_What you are asked to do_
Down to the last line, restate the material below exactly.

=== Listed records ===

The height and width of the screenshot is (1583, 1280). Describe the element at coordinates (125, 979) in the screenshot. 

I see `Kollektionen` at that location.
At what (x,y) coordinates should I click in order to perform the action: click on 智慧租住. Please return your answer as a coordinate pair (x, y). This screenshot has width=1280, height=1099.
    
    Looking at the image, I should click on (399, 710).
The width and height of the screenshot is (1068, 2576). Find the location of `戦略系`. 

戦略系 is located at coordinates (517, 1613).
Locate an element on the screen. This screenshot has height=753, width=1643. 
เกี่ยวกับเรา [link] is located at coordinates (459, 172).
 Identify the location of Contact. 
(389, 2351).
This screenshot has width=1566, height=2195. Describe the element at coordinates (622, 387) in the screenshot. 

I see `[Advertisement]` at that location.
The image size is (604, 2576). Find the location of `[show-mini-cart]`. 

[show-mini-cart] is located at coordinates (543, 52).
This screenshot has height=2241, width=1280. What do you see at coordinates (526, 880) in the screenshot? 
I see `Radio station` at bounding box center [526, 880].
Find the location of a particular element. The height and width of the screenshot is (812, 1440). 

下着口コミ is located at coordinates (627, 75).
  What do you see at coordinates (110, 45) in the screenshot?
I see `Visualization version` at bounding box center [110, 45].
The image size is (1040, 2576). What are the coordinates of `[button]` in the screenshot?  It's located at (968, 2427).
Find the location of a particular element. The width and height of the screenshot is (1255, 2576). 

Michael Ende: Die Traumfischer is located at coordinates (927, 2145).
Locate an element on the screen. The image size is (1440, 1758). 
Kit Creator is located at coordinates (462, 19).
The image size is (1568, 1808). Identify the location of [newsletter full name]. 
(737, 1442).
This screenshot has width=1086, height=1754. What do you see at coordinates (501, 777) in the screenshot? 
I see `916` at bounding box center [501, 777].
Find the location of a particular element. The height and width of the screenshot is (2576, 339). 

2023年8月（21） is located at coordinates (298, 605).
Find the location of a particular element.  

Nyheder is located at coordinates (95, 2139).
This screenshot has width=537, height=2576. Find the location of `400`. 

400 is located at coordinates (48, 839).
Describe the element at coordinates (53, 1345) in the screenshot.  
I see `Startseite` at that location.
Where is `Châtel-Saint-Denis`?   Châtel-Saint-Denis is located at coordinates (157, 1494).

===

_Exercise output_
The height and width of the screenshot is (1583, 1280). Describe the element at coordinates (125, 979) in the screenshot. 

I see `Kollektionen` at that location.
At what (x,y) coordinates should I click in order to perform the action: click on 智慧租住. Please return your answer as a coordinate pair (x, y). This screenshot has width=1280, height=1099.
    
    Looking at the image, I should click on (399, 710).
The width and height of the screenshot is (1068, 2576). Find the location of `戦略系`. 

戦略系 is located at coordinates (517, 1613).
Locate an element on the screen. This screenshot has height=753, width=1643. 
เกี่ยวกับเรา [link] is located at coordinates (459, 172).
 Identify the location of Contact. 
(389, 2351).
This screenshot has width=1566, height=2195. Describe the element at coordinates (622, 387) in the screenshot. 

I see `[Advertisement]` at that location.
The image size is (604, 2576). Find the location of `[show-mini-cart]`. 

[show-mini-cart] is located at coordinates (543, 52).
This screenshot has height=2241, width=1280. What do you see at coordinates (526, 880) in the screenshot? 
I see `Radio station` at bounding box center [526, 880].
Find the location of a particular element. The height and width of the screenshot is (812, 1440). 

下着口コミ is located at coordinates (627, 75).
  What do you see at coordinates (110, 45) in the screenshot?
I see `Visualization version` at bounding box center [110, 45].
The image size is (1040, 2576). What are the coordinates of `[button]` in the screenshot?  It's located at (968, 2427).
Find the location of a particular element. The width and height of the screenshot is (1255, 2576). 

Michael Ende: Die Traumfischer is located at coordinates (927, 2145).
Locate an element on the screen. The image size is (1440, 1758). 
Kit Creator is located at coordinates (462, 19).
The image size is (1568, 1808). Identify the location of [newsletter full name]. 
(737, 1442).
This screenshot has width=1086, height=1754. What do you see at coordinates (501, 777) in the screenshot? 
I see `916` at bounding box center [501, 777].
Find the location of a particular element. The height and width of the screenshot is (2576, 339). 

2023年8月（21） is located at coordinates (298, 605).
Find the location of a particular element.  

Nyheder is located at coordinates (95, 2139).
This screenshot has width=537, height=2576. Find the location of `400`. 

400 is located at coordinates (48, 839).
Describe the element at coordinates (53, 1345) in the screenshot.  
I see `Startseite` at that location.
Where is `Châtel-Saint-Denis`?   Châtel-Saint-Denis is located at coordinates (157, 1494).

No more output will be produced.